Assessment of Rapid Flood-Inundation Mapping in the Amite and Comite
Rivers, Louisiana, using Flood Depth Estimator
Abstract
Flooding, moisture, and climate combined with traffic conditions are
responsible for the failure of pavement and traffic disruption. Flooding
may deteriorate the structural integrity of the road foundation
resulting in huge rehabilitation and maintenance costs. Estimating
flooding extent and flow characteristics is, therefore, key to assessing
the impact of inundation on road links and networks in low-lying areas
that are frequently exposed to flooding water. Such an assessment is
helpful for decision-makers in pavement design, rescue operations, and
infrastructure planning. Flooding from heavy precipitation is the
primary weather-related hazard to transportation infrastructure in the
state of Louisiana. Quantification of flood inundation area and depth is
essential to quantify the exposure of infrastructure such as pavement
and traffic flow to flooding in the changing climate. Two-dimensional
hydraulic models that use the governing equation of flow to simulate
flow characteristics are widely used to simulate flood extent and depth.

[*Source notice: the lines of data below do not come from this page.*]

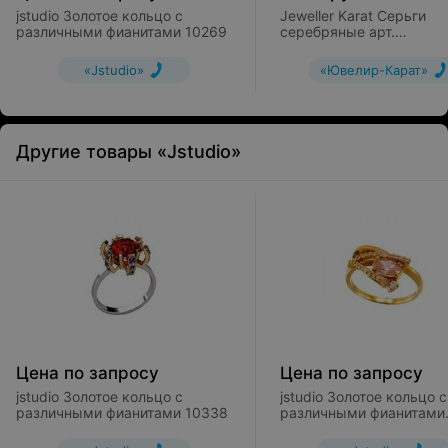
jstudio Золотое кольцо с
Jeweller Karat Серьги
различными фианитами 10269
серебряные арт.
2024238/92ж
«Jstudio»
«Ювелир-Карат»
Другие товары «Jstudio»
Цена по запросу
Цена по запросу
jstudio Золотое кольцо с
jstudio Золотое кольцо с
различными фианитами 10338
различными фианитами
10267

However, simulating hydraulic models at acceptably satisfactory
resolution and for large spatial extension may require substantial
effort. More recent methods have used satellite remote sensing to
characterize the extent of the flood, but satellite data still have
limitations in producing reliable flood depth information. Modeling
framework based on hydraulics and machine learning provides efficient
large-scale flood simulation applications. This study tested the GIS
tool, the Flood Depth Estimator (FwDET), to estimate complex inundation
patterns in an urban setting. When driven by the LiDAR Digital Elevation
Modeling and flood extent map, the tool can provide a rapid assessment
of the spatial distribution of depth in the flood-prone region and state
highway of Amite and Comite Rivers, Louisiana.